TASK PROMPT: Across the whole listing, return each line exactly, with no images included.

SUPPLIED DATA:
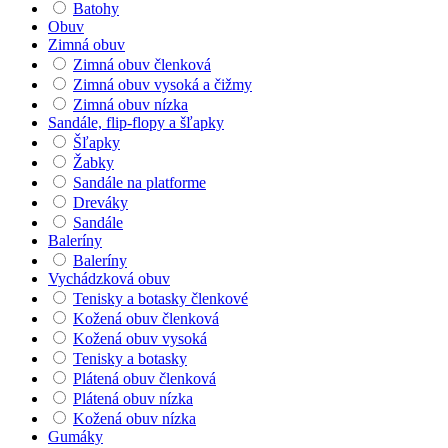
Batohy
Obuv
Zimná obuv
Zimná obuv členková
Zimná obuv vysoká a čižmy
Zimná obuv nízka
Sandále, flip-flopy a šľapky
Šľapky
Žabky
Sandále na platforme
Dreváky
Sandále
Baleríny
Baleríny
Vychádzková obuv
Tenisky a botasky členkové
Kožená obuv členková
Kožená obuv vysoká
Tenisky a botasky
Plátená obuv členková
Plátená obuv nízka
Kožená obuv nízka
Gumáky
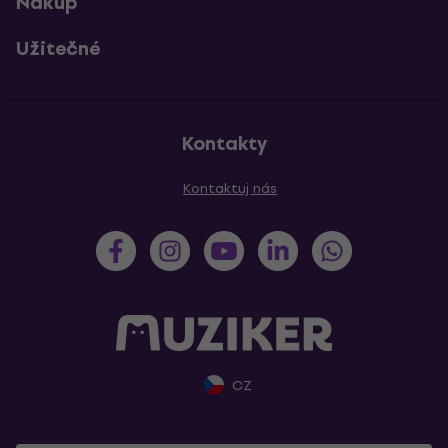
Nákup
Užitečné
Kontakty
Kontaktuj nás
CZ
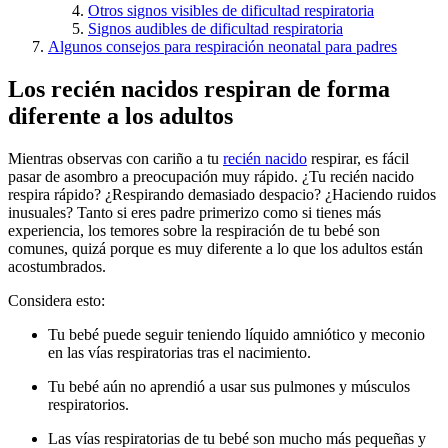
Otros signos visibles de dificultad respiratoria
Signos audibles de dificultad respiratoria
Algunos consejos para respiración neonatal para padres
Los recién nacidos respiran de forma
diferente a los adultos
Mientras observas con cariño a tu
recién nacido
respirar, es fácil
pasar de asombro a preocupación muy rápido. ¿Tu recién nacido
respira rápido? ¿Respirando demasiado despacio? ¿Haciendo ruidos
inusuales? Tanto si eres padre primerizo como si tienes más
experiencia, los temores sobre la respiración de tu bebé son
comunes, quizá porque es muy diferente a lo que los adultos están
acostumbrados.
Considera esto:
Tu bebé puede seguir teniendo líquido amniótico y meconio
en las vías respiratorias tras el nacimiento.
Tu bebé aún no aprendió a usar sus pulmones y músculos
respiratorios.
Las vías respiratorias de tu bebé son mucho más pequeñas y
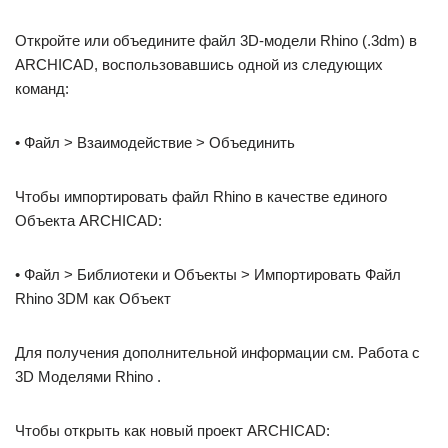
Откройте или объедините файл 3D-модели Rhino (.3dm) в
ARCHICAD, воспользовавшись одной из следующих
команд:
• Файл > Взаимодействие > Объединить
Чтобы импортировать файл Rhino в качестве единого
Объекта ARCHICAD:
• Файл > Библиотеки и Объекты > Импортировать Файл
Rhino 3DM как Объект
Для получения дополнительной информации см. Работа с
3D Моделями Rhino .
Чтобы открыть как новый проект ARCHICAD:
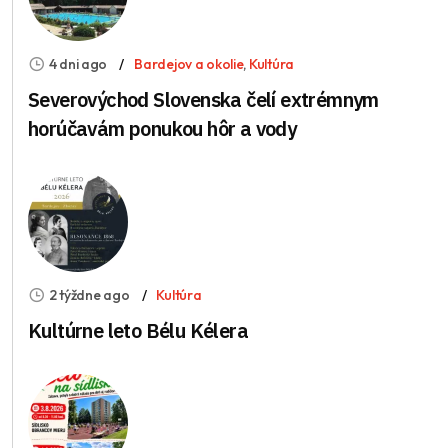
4 dni ago
Bardejov a okolie
,
Kultúra
Severovýchod Slovenska čelí extrémnym
horúčavám ponukou hôr a vody
2 týždne ago
Kultúra
Kultúrne leto Bélu Kélera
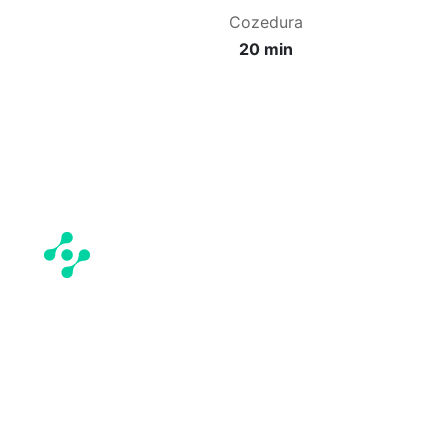
Cozedura
20 min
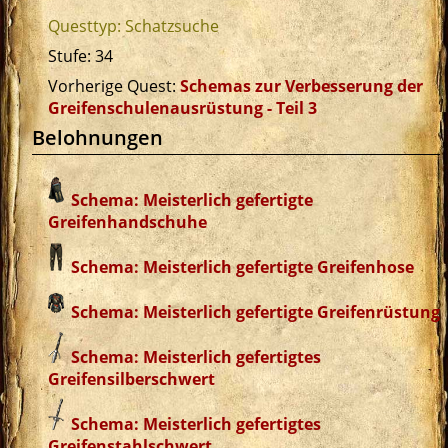
Questtyp: Schatzsuche
Stufe: 34
Vorherige Quest:
Schemas zur Verbesserung der
Greifenschulenausrüstung - Teil 3
Belohnungen
Schema: Meisterlich gefertigte
Greifenhandschuhe
Schema: Meisterlich gefertigte Greifenhose
Schema: Meisterlich gefertigte Greifenrüstung
Schema: Meisterlich gefertigtes
Greifensilberschwert
Schema: Meisterlich gefertigtes
Greifenstahlschwert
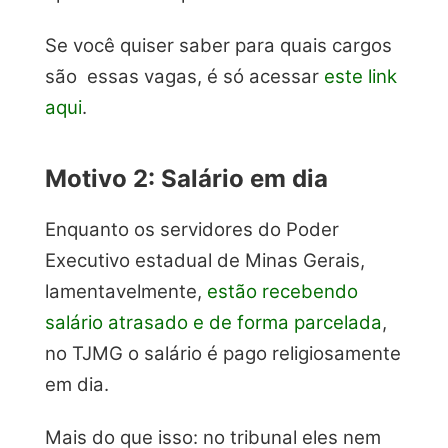
Se você quiser saber para quais cargos
são essas vagas, é só acessar
este link
aqui
.
Motivo 2: Salário em dia
Enquanto os servidores do Poder
Executivo estadual de Minas Gerais,
lamentavelmente,
estão recebendo
salário atrasado e de forma parcelada
,
no TJMG o salário é pago religiosamente
em dia.
Mais do que isso: no tribunal eles nem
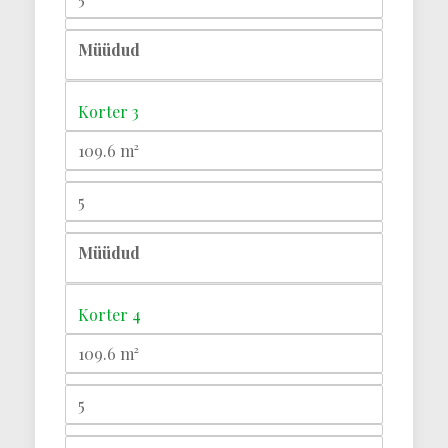
Müüdud
Korter 3
109.6 m²
5
Müüdud
Korter 4
109.6 m²
5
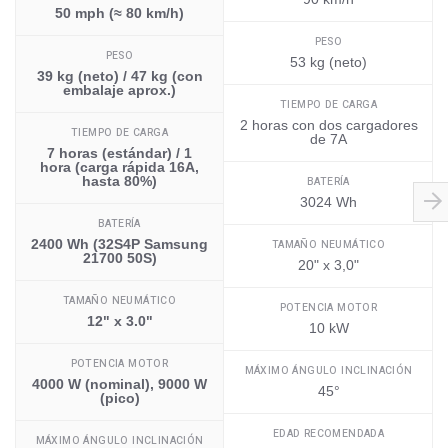
50 mph (≈ 80 km/h)
PESO
PESO
53 kg (neto)
39 kg (neto) / 47 kg (con
embalaje aprox.)
TIEMPO DE CARGA
2 horas con dos cargadores
TIEMPO DE CARGA
de 7A
7 horas (estándar) / 1
hora (carga rápida 16A,
hasta 80%)
BATERÍA
3024 Wh
BATERÍA
2400 Wh (32S4P Samsung
TAMAÑO NEUMÁTICO
21700 50S)
20" x 3,0"
TAMAÑO NEUMÁTICO
POTENCIA MOTOR
12" x 3.0"
10 kW
POTENCIA MOTOR
MÁXIMO ÁNGULO INCLINACIÓN
4000 W (nominal), 9000 W
45°
(pico)
EDAD RECOMENDADA
MÁXIMO ÁNGULO INCLINACIÓN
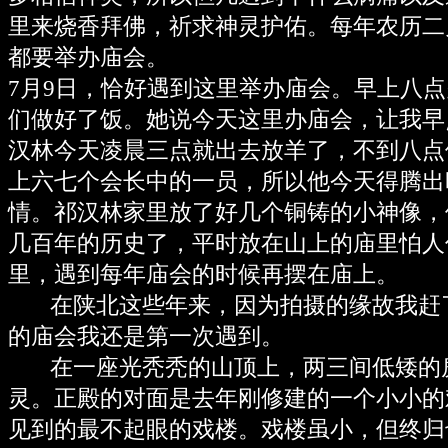
里来烧香拜佛，祈求神灵护佑。每年农历二
都要举办庙会。
7月9日，恰好遇到这里举办庙会。早上八
们做好了饭。她说今天这里办庙会，让我早
汉林今天凌晨三点就出去放羊了，不到八点
上六七个会长中的一员，所以他今天得腾出
情。祁汉林家里放了好几个铜铸的小神像，
几百年的历史了，平时放在山上的庙里怕人
里，遇到每年庙会的时候再摆在庙上。
在陕北这些年来，因为拍摄的缘故我赶
的庙会我还是第一次遇到。
在一座光秃秃的山顶上，两三间低矮的
灵。正殿的对面是去年刚修建的一个小小的
见到的最不起眼的戏楼。戏楼虽小，但终归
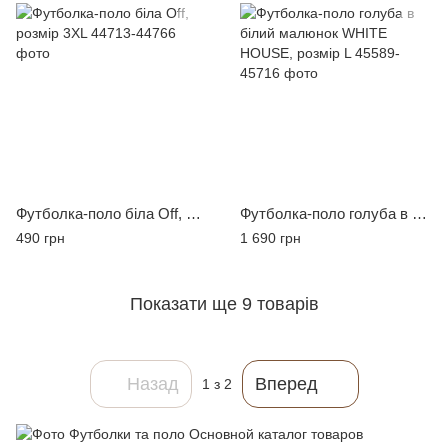
Футболка-поло біла Off, розмір 3XL
Футболка-поло голуба в білий малюнок WHITE HOUSE, розмір L
490 грн
1 690 грн
Показати ще 9 товарів
Назад
Вперед
1
з 2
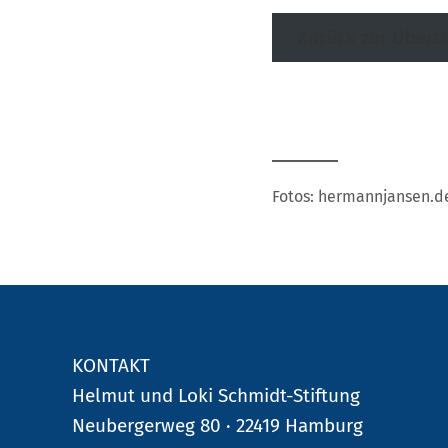
Zurück zur Übersi
Fotos: hermannjansen.d
KONTAKT
Helmut und Loki Schmidt-Stiftung
Neubergerweg 80 · 22419 Hamburg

RESPONSE AREA:
Batohy
Obuv
Zimná obuv
Zimná obuv členková
Zimná obuv vysoká a čižmy
Zimná obuv nízka
Sandále, flip-flopy a šľapky
Šľapky
Žabky
Sandále na platforme
Dreváky
Sandále
Baleríny
Baleríny
Vychádzková obuv
Tenisky a botasky členkové
Kožená obuv členková
Kožená obuv vysoká
Tenisky a botasky
Plátená obuv členková
Plátená obuv nízka
Kožená obuv nízka
Gumáky
Nákup
Užitečné
Kontakty
Kontaktuj nás
CZ
Otros signos visibles de dificultad respiratoria
Signos audibles de dificultad respiratoria
Algunos consejos para respiración neonatal para padres
Los recién nacidos respiran de forma
diferente a los adultos
Mientras observas con cariño a tu
recién nacido
respirar, es fácil
pasar de asombro a preocupación muy rápido. ¿Tu recién nacido
respira rápido? ¿Respirando demasiado despacio? ¿Haciendo ruidos
inusuales? Tanto si eres padre primerizo como si tienes más
experiencia, los temores sobre la respiración de tu bebé son
comunes, quizá porque es muy diferente a lo que los adultos están
acostumbrados.
Considera esto:
Tu bebé puede seguir teniendo líquido amniótico y meconio
en las vías respiratorias tras el nacimiento.
Tu bebé aún no aprendió a usar sus pulmones y músculos
respiratorios.
Las vías respiratorias de tu bebé son mucho más pequeñas y
Откройте или объедините файл 3D-модели Rhino (.3dm) в
ARCHICAD, воспользовавшись одной из следующих
команд:
• Файл > Взаимодействие > Объединить
Чтобы импортировать файл Rhino в качестве единого
Объекта ARCHICAD:
• Файл > Библиотеки и Объекты > Импортировать Файл
Rhino 3DM как Объект
Для получения дополнительной информации см. Работа с
3D Моделями Rhino .
Чтобы открыть как новый проект ARCHICAD:
4 dni ago
Bardejov a okolie
,
Kultúra
Severovýchod Slovenska čelí extrémnym
horúčavám ponukou hôr a vody
2 týždne ago
Kultúra
Kultúrne leto Bélu Kélera
Cozedura
20 min
Questtyp: Schatzsuche
Stufe: 34
Vorherige Quest:
Schemas zur Verbesserung der
Greifenschulenausrüstung - Teil 3
Belohnungen
Schema: Meisterlich gefertigte
Greifenhandschuhe
Schema: Meisterlich gefertigte Greifenhose
Schema: Meisterlich gefertigte Greifenrüstung
Schema: Meisterlich gefertigtes
Greifensilberschwert
Schema: Meisterlich gefertigtes
Greifenstahlschwert
Se você quiser saber para quais cargos
são essas vagas, é só acessar
este link
aqui
.
Motivo 2: Salário em dia
Enquanto os servidores do Poder
Executivo estadual de Minas Gerais,
lamentavelmente,
estão recebendo
salário atrasado e de forma parcelada
,
no TJMG o salário é pago religiosamente
em dia.
Mais do que isso: no tribunal eles nem
Müüdud
Korter 3
109.6 m²
5
Müüdud
Korter 4
109.6 m²
5
50 mph (≈ 80 km/h)
PESO
PESO
53 kg (neto)
39 kg (neto) / 47 kg (con
embalaje aprox.)
TIEMPO DE CARGA
2 horas con dos cargadores
TIEMPO DE CARGA
de 7A
7 horas (estándar) / 1
hora (carga rápida 16A,
hasta 80%)
BATERÍA
3024 Wh
BATERÍA
2400 Wh (32S4P Samsung
TAMAÑO NEUMÁTICO
21700 50S)
20" x 3,0"
TAMAÑO NEUMÁTICO
POTENCIA MOTOR
12" x 3.0"
10 kW
POTENCIA MOTOR
MÁXIMO ÁNGULO INCLINACIÓN
4000 W (nominal), 9000 W
45°
(pico)
EDAD RECOMENDADA
MÁXIMO ÁNGULO INCLINACIÓN
里来烧香拜佛，祈求神灵护佑。每年农历二
都要举办庙会。
7月9日，恰好遇到这里举办庙会。早上八
们做好了饭。她说今天这里办庙会，让我早
汉林今天凌晨三点就出去放羊了，不到八点
上六七个会长中的一员，所以他今天得腾出
情。祁汉林家里放了好几个铜铸的小神像，
几百年的历史了，平时放在山上的庙里怕人
里，遇到每年庙会的时候再摆在庙上。
在陕北这些年来，因为拍摄的缘故我赶
的庙会我还是第一次遇到。
在一座光秃秃的山顶上，两三间低矮的
灵。正殿的对面是去年刚修建的一个小小的
见到的最不起眼的戏楼。戏楼虽小，但终归
Футболка-поло біла Off, розмір 3XL
Футболка-поло голуба в білий малюнок WHITE HOUSE, розмір L
490 грн
1 690 грн
Показати ще 9 товарів
Назад
Вперед
1
з 2
Zurück zur Übersi
Fotos: hermannjansen.d
KONTAKT
Helmut und Loki Schmidt-Stiftung
Neubergerweg 80 · 22419 Hamburg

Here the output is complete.